O acaso tem um senso de humor muito grande. 09 de setembro, assim como a cidade de Hamburgo (a minha preferida na Alemanha, por sinal) tem significado mór na minha história com o fã mais obcecado dos Rolling Stones que eu já conheci. Depois do show no Rio, não será Berlim, mas Hamburgo o palco da ilimitada euforia musical.

09. Setembro, Hamburgo – Área verde, Festwiese

12. Setembro, Munique – Estádio Olímpico

09. Outubro – Düsseldorf – Arena ESPRIT

Era pra ser Hamburgo…

Logo depois do anúncio de Hamburgo como primeira estação da turnê, os hotéis da cidade portuária triplicaram valores de pernoitada além de impor a obrigatoriedade de, no mínimo 3 pernoites. Dois dias depois do anúncio oficial, eu tentei ligar para uma rede de hotel em Hamburgo, aliás, para vários hotels. Era tarde da noite de sexta-feira e todas as linhas ocupadas. Eu queria reservar num hotel perto do Alster, o lago no centro da cidade, mas era totalmente infactível. Consegui uma das últimas vagas no bairro de Altona, o que não é nada mal, já que meu café preferido fica duas estações de trem dali.

O show da turnê No Filter será no Stadtpark, imensa área verde onde também está localizado o Planetário numa área verde de uma beleza incomum. Tenho Hamburgo como a Veneza do norte: pela luz no final da tarde no final do verão que, por nenhum acaso, será também a época do show dos Stones.

©Michael Zapf

Quem dormiu no ponto e não fez o registro no portal de compra de ingressos, no mínimo, 3 dias antes deu com a cara na porta. Os mais baratos ingressos disponíveis na internet pouco menos de dois meses do show ficam pelos 149,00 euros, sem estar incluído taxa de envio e outras taxas que aparecem no contexto de um superevento.

A agência promotora do show é a FKP Scorpio que, recentemente, levou a Banda de Jazz de Woody Allen para a Filarmônica de Hamburgo que fica à beira do Rio Elba, inaugurada no início do ano e que consta na lista das dez construções mais caras da contemporaneidade. A roda-gigante que está sendo atualmente construída em Dubai é, em comparação, café pequeno.

It’s only Rock’n Roll!

Que o show está marcado para o dia 09, resulta na minha ausência da “Festa dos Cidadãos” no Palácio Presidencial “Bellevue”, em Berlim.

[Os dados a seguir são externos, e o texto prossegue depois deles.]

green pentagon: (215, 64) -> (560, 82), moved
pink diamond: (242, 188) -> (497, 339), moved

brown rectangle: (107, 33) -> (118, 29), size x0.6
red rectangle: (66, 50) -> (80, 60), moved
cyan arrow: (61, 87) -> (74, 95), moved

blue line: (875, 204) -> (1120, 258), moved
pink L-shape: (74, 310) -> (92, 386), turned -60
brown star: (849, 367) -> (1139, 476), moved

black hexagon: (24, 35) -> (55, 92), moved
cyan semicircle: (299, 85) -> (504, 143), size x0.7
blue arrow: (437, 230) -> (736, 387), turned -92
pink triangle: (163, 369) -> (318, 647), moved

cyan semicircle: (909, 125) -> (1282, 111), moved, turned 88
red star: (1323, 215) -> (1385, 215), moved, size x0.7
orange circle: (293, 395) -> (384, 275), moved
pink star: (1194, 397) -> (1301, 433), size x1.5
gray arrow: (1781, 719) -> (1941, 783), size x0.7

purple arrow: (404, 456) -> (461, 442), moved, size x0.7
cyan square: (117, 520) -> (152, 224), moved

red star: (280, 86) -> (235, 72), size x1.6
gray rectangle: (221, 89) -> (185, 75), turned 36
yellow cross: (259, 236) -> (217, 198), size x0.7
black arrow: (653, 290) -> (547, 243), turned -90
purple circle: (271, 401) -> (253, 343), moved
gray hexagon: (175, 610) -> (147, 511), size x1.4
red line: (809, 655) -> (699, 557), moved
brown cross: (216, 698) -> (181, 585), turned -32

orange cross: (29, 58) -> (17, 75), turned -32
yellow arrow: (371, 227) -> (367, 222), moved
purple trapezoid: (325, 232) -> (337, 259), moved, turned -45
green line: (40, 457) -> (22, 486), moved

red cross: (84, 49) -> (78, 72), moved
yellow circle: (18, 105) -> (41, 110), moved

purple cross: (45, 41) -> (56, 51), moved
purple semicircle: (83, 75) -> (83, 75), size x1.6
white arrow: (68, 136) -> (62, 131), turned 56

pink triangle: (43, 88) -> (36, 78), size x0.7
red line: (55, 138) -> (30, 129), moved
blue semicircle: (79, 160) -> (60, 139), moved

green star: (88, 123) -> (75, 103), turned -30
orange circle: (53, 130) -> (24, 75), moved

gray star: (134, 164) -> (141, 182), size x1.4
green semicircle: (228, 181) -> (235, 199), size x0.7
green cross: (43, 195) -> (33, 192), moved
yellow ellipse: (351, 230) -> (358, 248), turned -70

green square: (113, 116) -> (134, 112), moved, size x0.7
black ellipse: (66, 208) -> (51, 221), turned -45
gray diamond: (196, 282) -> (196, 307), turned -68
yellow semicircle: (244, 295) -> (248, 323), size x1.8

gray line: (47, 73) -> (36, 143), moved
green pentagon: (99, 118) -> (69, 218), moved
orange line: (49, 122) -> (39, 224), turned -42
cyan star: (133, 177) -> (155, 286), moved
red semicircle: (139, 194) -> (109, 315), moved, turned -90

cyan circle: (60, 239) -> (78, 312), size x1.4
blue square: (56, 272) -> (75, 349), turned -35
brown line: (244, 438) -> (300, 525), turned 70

Uma tradição dos últimos 5 anos e que agora terá o Presidente Frank-Walter Steinmeier em sua estreia como anfitrião, mas nada como estar na cidade mais linda da Alemanha para assistir a melhor banda do mundo, mas não sem antes confraternizar com os outros e outras tantas obcecadas que lá também estarão. Nesse caso, a obrigatoriedade dos hotéis de reservas para, no mínimo, 3 noite é bem vinda. Além de tantos lugares lindos e memoráveis da nossa história, em setembro, se somarão outros tantos mais.